┌──

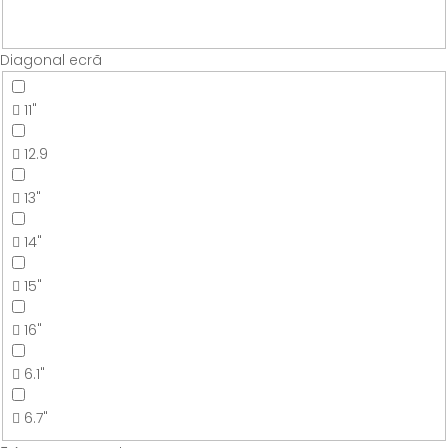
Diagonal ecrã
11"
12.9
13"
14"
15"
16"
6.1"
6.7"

└──
┌──

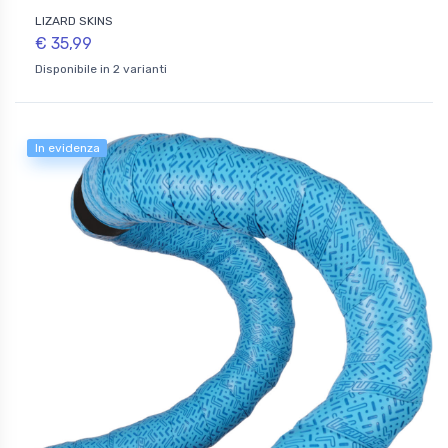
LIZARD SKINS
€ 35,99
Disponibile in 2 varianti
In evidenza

└──

> **Goal of the exercise**: Above this task is a listing. Restate, word for word and with nothing added, the lines from the one with "LIZARD SKINS" through the one with "In evidenza".

> **Response box**:
LIZARD SKINS
€ 35,99
Disponibile in 2 varianti
In evidenza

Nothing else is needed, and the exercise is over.